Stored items
==================================================
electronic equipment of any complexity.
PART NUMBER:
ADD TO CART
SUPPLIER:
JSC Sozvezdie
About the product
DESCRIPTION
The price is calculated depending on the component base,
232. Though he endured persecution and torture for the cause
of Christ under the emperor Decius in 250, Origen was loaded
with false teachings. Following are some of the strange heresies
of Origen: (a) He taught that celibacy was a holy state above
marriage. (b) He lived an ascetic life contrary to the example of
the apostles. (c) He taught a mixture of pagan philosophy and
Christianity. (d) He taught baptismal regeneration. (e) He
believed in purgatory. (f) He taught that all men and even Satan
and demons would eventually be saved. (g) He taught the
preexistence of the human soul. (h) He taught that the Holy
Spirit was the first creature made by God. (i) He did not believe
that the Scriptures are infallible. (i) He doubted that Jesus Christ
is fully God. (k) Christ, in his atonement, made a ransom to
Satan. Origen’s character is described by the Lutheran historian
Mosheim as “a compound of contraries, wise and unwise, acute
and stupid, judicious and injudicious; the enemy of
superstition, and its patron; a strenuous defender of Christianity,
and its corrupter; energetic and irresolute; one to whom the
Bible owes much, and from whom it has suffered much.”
==================================================
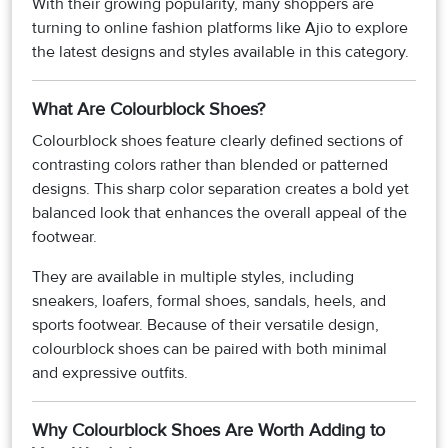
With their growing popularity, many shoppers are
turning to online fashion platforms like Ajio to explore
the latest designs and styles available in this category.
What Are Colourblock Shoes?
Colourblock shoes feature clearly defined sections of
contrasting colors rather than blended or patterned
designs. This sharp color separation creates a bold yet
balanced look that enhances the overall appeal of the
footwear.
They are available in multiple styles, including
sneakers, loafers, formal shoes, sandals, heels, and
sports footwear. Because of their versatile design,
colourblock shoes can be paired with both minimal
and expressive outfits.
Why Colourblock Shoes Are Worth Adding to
==================================================
## Task
Every line from the line containing "sneakers, loafers, formal" through the line containing "Why Colourblock Shoes Are Worth Adding to" in the records above must be retyped exactly. Leave out the rest.

## Expected output
sneakers, loafers, formal shoes, sandals, heels, and
sports footwear. Because of their versatile design,
colourblock shoes can be paired with both minimal
and expressive outfits.
Why Colourblock Shoes Are Worth Adding to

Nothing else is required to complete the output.